A public figure can either be a public figure for all purposes or a limited purpose public figure. Limited purpose public figures " 'have thrust themselves to the forefront of particular public controversies in order to influence the resolution of the issues involved' " and thereby " 'invite attention and comment.' " (Khawar, supra, 19 Cal.4th at p. 263, quoting Gertz, supra, 418 U.S. at p. 345.) In other words, a limited purpose public figure is an individual who " 'voluntarily injects himself or is drawn into a particular public controversy and thereby becomes a public figure for a limited range of issues.' " (Khawar, supra, 19 Cal.4th at p. 263, quoting Gertz, supra, at p. 351.)

Unlike a public figure, a private figure " 'has not accepted public office or assumed an "influential role in ordering society." [Citation.] He has relinquished no part of his interest in the protection of his own good name, and consequently he has a more compelling call on the courts for redress of injury inflicting by defamatory falsehood. Thus, private individuals are not only more vulnerable to injury than public officials and public figures; they are also more deserving of recovery.' " (Khawar, supra, 19 Cal.4th at pp. 263-264, quoting Gertz, supra, 418 U.S. at p. 345.) Private figures need not prove actual malice to recover damages for defamation, but need only prove negligence. (Comedy III Productions, Inc. v. Gary Saderup, Inc. (2001) 25 Cal.4th 387, 398.) "The rationale for such differential treatment is, first, that the public figure has greater access to the media and therefore greater opportunity to rebut defamatory statements, and second, that those who have become public figures have done so voluntarily and therefore 'invite attention and comment.' " (Ibid., quoting Gertz, supra, 418 U.S. at pp. 344-345.)

Three elements must be present to characterize a plaintiff as a limited purpose public figure. "First, there must be a public controversy, which means the issue was debated publicly and had foreseeable and substantial ramifications for nonparticipants. Second, the plaintiff must have undertaken some voluntary act through which he or she sought to influence resolution of the public issue. In this regard, it is sufficient that the plaintiff attempts to thrust him or herself into the public eye. And finally, the alleged defamation must be germane to the plaintiff's participation in the controversy." (Ampex Corp. v. Cargle (2005) 128 Cal.App.4th 1569, 1577.) "As the United States Supreme Court has stressed, '[a] private individual is not automatically transformed into a public figure just by becoming involved in or associated with a matter that attracts public attention.' [Citation.]" (Khawar, supra, 19 Cal.4th at p. 267, quoting Wolston v.
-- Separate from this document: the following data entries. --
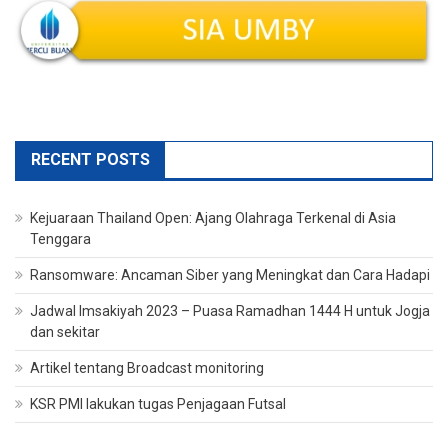
RECENT POSTS
Kejuaraan Thailand Open: Ajang Olahraga Terkenal di Asia
Tenggara
Ransomware: Ancaman Siber yang Meningkat dan Cara Hadapi
Jadwal Imsakiyah 2023 – Puasa Ramadhan 1444 H untuk Jogja
dan sekitar
Artikel tentang Broadcast monitoring
KSR PMI lakukan tugas Penjagaan Futsal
Reader's Digest Assn., Inc. (1979) 443 U.S. 157, 167 .)

Whether a plaintiff in a defamation action is a public figure is a question of law that we review de novo. (Khawar, supra, 19 Cal.4th at p. 264.) We review the trial court's resolution of any disputed factual question bearing on the public figure determination under the substantial evidence standard. (Ibid.)

b. Dice Is Not a Limited Purpose Public Figure

Dice's conduct in approaching Lohan in public foreseeably resulted in his being photographed with her. His conduct in approaching her and handing her companion a small plastic bag, however, does not show an attempt to influence the resolution of a public controversy or voluntarily invite attention and comment regarding a public controversy. Instead, Dice wants no part in any public controversy concerning Lohan and drug use and never sought to influence public opinion on the subject. We conclude that Dice did not voluntarily seek to influence the resolution of a public controversy and is not a limited purpose public figure on that basis.

Khawar, supra, 19 Cal.4th 254, is instructive. Khawar involved a libel suit brought by a journalist who was photographed standing near Robert Kennedy shortly before his assassination at the Ambassador Hotel. A tabloid newspaper published a summary of a book alleging that the man in the photograph, and not Sirhan Sirhan, committed the assassination. The trial court found that the plaintiff was not a public figure. (Id. at pp. 259-261.) The California Supreme Court agreed. (Id. at pp. 267-268.) Khawar stated that the plaintiff's conduct in standing near Kennedy at a political campaign event foreseeably resulted in his being photographed with Kennedy, but by committing such conduct the plaintiff did not voluntarily associate himself with a public controversy regarding the assassination or attempt to influence the resolution of any public issue. (Id. at pp. 266-267.)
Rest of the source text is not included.